You couldn't make it up. 13 year-old girl in Stoke-on-Trent orders a 'free pony' on the internet. Said pony actually arrives, and is left in the back yard of her Nan's house in Ford Green, giving the girl's Nan quite a surprise. Pony gets named 'Melvin'. And presumably, but the look of him, gets a bit of a trim and a wash.

Hopefully they can do a crowdfunder now, to pay for the vet's bills and a nice field.

Update: Melvin has now been taken in by Penny Farm Horse rehabilitation centre, near Blackpool.

Wednesday 9 May 2018

On the stump

The Labour loons at Sheffield City Council "decided to destroy 17,500 trees, half the city's total" by felling, on the grounds of "health and safety". Now the latest news reports that "the entire enterprise has been suspended" — but only on the grounds that Council workers might get hurt and sue the Council. You couldn't make it up.

The Councillor and Cabinet Member for Environment responsible has just resigned, though, so there may now be some slim hope that the mad programme will be halted for good.

Friday 4 May 2018

Taking the NOCs

Ah well, very little change from yesterday's local elections. Stoke-on-Trent wasn't voting this time around and, despite all the hoo-haa, locally it all stays the same in terms of control of councils ranging from Sandwell in the south to Stockport in the north.

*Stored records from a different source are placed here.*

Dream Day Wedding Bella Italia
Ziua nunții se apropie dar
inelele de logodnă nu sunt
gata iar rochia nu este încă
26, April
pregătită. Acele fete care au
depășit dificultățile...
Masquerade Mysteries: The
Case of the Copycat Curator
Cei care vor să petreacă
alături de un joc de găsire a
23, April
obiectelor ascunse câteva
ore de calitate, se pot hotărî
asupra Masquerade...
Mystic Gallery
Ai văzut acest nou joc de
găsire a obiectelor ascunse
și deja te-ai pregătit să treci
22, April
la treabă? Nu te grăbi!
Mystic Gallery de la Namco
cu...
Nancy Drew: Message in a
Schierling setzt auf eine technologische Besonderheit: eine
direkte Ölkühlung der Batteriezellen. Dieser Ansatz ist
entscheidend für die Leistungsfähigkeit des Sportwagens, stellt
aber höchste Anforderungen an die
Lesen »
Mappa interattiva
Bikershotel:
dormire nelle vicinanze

Although there was a little action on the fringes of Birmingham. Apparently Walsall is now set to be run by the Conservatives, despite 'no overall control'. And a little further away in the West Midlands the Conservatives took Redditch.

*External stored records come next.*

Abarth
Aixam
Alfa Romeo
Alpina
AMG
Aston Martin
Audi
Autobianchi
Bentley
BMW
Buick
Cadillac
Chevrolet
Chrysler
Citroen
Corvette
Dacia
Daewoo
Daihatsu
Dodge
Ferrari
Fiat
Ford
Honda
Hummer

Nearer home there was a slight upset just to the north of Stoke-on-Trent and north-away into Kidsgrove:

"The Conservatives have won two out of the three seats in Kidsgrove and Ravenscliffe".

So the pavement-pounding work put in during the General Election up that way, including bringing in a serving minister (at least twice, I think), may have changed minds and then paid off in a delayed way at the local elections.

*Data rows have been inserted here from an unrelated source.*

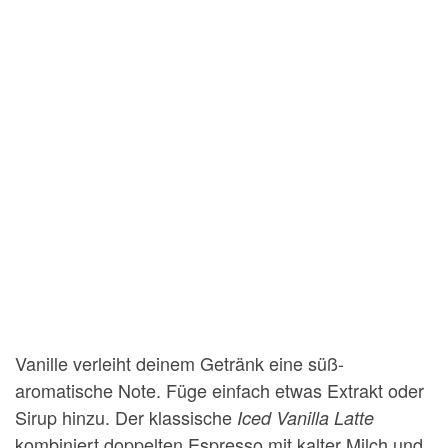
Vanille verleiht deinem Getränk eine süß-
aromatische Note. Füge einfach etwas Extrakt oder
Sirup hinzu. Der klassische
Iced Vanilla Latte
kombiniert doppelten Espresso mit kalter Milch und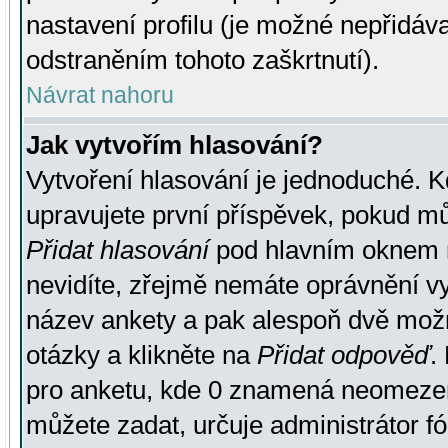
nastavení profilu (je možné nepřidá
odstraněním tohoto zaškrtnutí).
Návrat nahoru
Jak vytvořím hlasování?
Vytvoření hlasování je jednoduché. K
upravujete první příspěvek, pokud můž
Přidat hlasování
pod hlavním oknem n
nevidíte, zřejmě nemáte oprávnění vy
název ankety a pak alespoň dvě mož
otázky a klikněte na
Přidat odpověď
.
pro anketu, kde 0 znamená neomezen
můžete zadat, určuje administrátor fó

The two newcomers add to two existing Conservative councillors, turning Kidsgrove a nice shade of blue. The Conservatives also unexpectedly took nearby Bradwell, which is just across the valley from Ravenscliffe as the crow raven flies.

The count at Newcastle-under-Lyme, next-door to Stoke-on-Trent, appeared to be heavily delayed and then plodded along like a lame donkey for the whole day. But they eventually dragged it across the finishing line before 5pm. More staff needed next time, I'd suggest, to take it at a faster clip. Eventually... no overall control.

So... no national Labour breakthrough, and disappointment for Comrade Corbyn. The Ukip's local councillors almost totally evaporated, just as the national party has. Many Ukip-ers seem to have gone to the LibDems, presumably on the basis that they tend to produce good local councillors, even if nationally they're dubious left-leaning opportunists who are eager to betray Brexit. The widely predicted inner-urban / London collapse for the Conservatives didn't happen, and I hear that the Conservatives even managed to land a new North London councillor.


Update, 16th May: Newcastle-under-Lyme Council is now headed by the Conservatives, despite 'No Overall Control'.